トライアル事例

ラボ vol.2 印刷でネオンサインを表現せよ! その2

プロセスイエローを蛍光イエローに置き換えるのは、結構うまく行きました。ただ、オレンジ~イエロー~黄緑あたりに色のポイントがある絵柄には効果的ですが、パープル~レッドあたりの色については、イエローインキの割合が少ないので、あまり効果はありません。こういった色が印象的に配置された鮮やかな絵柄にはまた別の手を考える必要があります。
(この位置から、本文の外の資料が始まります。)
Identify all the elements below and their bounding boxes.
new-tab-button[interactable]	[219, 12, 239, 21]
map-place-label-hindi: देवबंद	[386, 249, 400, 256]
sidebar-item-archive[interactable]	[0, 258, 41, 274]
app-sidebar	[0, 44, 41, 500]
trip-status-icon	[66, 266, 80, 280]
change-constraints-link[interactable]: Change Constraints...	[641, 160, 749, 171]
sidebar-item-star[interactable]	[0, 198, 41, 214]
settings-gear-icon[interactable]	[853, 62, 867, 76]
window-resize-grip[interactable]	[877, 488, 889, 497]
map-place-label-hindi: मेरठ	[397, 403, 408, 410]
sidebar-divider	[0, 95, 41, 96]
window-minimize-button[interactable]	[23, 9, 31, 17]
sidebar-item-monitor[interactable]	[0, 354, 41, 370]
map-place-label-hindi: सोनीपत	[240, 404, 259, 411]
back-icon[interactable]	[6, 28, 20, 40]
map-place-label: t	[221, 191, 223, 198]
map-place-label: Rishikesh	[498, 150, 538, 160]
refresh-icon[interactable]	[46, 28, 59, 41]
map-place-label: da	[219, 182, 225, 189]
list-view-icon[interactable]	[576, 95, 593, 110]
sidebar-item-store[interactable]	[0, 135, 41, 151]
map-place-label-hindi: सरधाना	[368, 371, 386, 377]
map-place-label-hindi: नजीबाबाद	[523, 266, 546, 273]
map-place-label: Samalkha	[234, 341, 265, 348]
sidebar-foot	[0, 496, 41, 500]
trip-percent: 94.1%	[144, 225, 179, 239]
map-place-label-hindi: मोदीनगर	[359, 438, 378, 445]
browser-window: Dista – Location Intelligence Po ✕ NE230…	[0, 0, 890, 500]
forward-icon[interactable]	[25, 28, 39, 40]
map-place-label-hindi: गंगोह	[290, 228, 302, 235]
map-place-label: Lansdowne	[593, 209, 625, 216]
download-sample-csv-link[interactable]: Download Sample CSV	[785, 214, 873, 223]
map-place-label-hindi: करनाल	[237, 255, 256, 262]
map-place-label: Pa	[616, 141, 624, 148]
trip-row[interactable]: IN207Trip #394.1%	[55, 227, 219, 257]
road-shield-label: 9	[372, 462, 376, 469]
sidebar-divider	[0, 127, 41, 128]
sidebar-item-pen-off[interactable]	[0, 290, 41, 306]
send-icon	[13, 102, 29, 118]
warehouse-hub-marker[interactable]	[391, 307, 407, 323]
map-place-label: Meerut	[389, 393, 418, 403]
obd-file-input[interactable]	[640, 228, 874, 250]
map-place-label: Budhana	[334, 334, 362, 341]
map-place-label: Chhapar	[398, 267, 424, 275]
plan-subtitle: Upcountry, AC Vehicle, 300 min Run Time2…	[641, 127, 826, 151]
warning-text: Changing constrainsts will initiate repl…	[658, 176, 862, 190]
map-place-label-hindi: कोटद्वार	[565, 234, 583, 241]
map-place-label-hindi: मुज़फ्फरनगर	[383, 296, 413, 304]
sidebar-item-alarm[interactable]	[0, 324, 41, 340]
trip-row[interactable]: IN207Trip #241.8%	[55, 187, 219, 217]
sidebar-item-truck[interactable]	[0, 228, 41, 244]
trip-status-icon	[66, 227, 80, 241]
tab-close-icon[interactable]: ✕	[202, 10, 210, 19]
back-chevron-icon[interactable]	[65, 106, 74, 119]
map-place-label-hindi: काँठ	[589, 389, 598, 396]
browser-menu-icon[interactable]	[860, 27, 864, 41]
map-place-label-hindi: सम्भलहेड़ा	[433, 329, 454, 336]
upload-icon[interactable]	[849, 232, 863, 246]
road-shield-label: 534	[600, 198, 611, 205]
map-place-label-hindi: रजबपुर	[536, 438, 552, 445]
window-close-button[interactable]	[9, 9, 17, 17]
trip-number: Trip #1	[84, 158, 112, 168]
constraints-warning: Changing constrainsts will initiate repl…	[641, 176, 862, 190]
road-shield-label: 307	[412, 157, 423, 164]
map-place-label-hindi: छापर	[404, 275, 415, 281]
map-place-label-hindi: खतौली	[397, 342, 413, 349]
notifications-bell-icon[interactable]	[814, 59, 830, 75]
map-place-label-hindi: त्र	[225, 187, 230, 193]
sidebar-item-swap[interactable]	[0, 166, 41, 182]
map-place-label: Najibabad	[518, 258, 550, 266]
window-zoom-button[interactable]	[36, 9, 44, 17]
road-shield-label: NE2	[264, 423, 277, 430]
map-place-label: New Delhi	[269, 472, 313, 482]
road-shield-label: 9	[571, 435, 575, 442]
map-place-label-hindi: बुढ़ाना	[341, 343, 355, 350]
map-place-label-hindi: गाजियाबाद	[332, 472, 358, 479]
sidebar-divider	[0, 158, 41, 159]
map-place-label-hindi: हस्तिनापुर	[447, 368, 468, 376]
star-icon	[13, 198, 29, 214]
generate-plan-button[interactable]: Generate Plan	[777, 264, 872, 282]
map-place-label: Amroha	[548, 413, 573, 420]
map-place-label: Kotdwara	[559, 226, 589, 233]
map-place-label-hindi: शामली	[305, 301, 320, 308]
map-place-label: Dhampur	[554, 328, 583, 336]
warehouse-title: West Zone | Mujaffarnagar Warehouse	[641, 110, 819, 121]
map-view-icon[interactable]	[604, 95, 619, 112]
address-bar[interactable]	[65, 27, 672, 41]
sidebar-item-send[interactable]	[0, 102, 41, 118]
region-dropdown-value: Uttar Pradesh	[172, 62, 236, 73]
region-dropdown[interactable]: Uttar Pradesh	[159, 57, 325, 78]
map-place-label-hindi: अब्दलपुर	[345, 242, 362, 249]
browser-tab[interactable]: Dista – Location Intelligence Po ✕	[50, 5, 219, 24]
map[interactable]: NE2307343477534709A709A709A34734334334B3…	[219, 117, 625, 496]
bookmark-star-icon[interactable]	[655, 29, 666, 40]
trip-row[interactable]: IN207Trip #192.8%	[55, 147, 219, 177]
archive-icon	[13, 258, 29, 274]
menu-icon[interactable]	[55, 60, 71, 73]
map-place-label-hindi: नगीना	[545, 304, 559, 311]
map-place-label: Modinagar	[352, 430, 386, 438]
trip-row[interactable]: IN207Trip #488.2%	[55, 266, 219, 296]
この近辺の色は、マゼンタ(紅)インキがかなり主張する色となります。一つにはマゼンタインキを鮮やかなものに変える手が考えられますが、蛍光色を考えるとピンク系の蛍光インキとなります。しかし、マゼンタインキを蛍光ピンクに置き換えても、蛍光ピンクはマゼンタとは色相が大きく違う上、濃度もないので色のバランスが取れません。

マゼンタインキに蛍光ピンクを混ぜる手も考えられますが、鮮やかさを目指して蛍光ピンクを多くすると濃度感はやはり落ちてきます。濃度感が落ちるとインキの主張は少なくなるので、色のバランスが崩れやすくなることに加え、力強さに欠けがちになりました。かといって、添加量を少なくすれば、その分もともとのマゼンタインキに近づいてしまいます。

ここは、贅沢に蛍光ピンクを『補色』として使っていきましょう。マゼンタ版をもとに、マゼンタの濃度が高いところを中心に蛍光ピンクがのるように補色版を作成してみます。しかし、イエローの時と同様、スミ(黒)の効果を削ってしまってはいけないので、絵柄の暗部には補色版の色を抜く処理も必要ですね。マゼンタの上に蛍光ピンクを載せることになるため、濃度感は通常以上、蛍光の効果で鮮やかさ倍増となりました。

しかし、色相については本来マゼンタ中心の4cで表現されているところに蛍光ピンクがのっているわけで、もともとの画像に色を近づけたい、というご要望があるときは、ここから調整が必要ですね。この技術におけるRGBデータからの変換テーブル(プロファイル)は作り切れていないので、職人の感覚による手作業となります。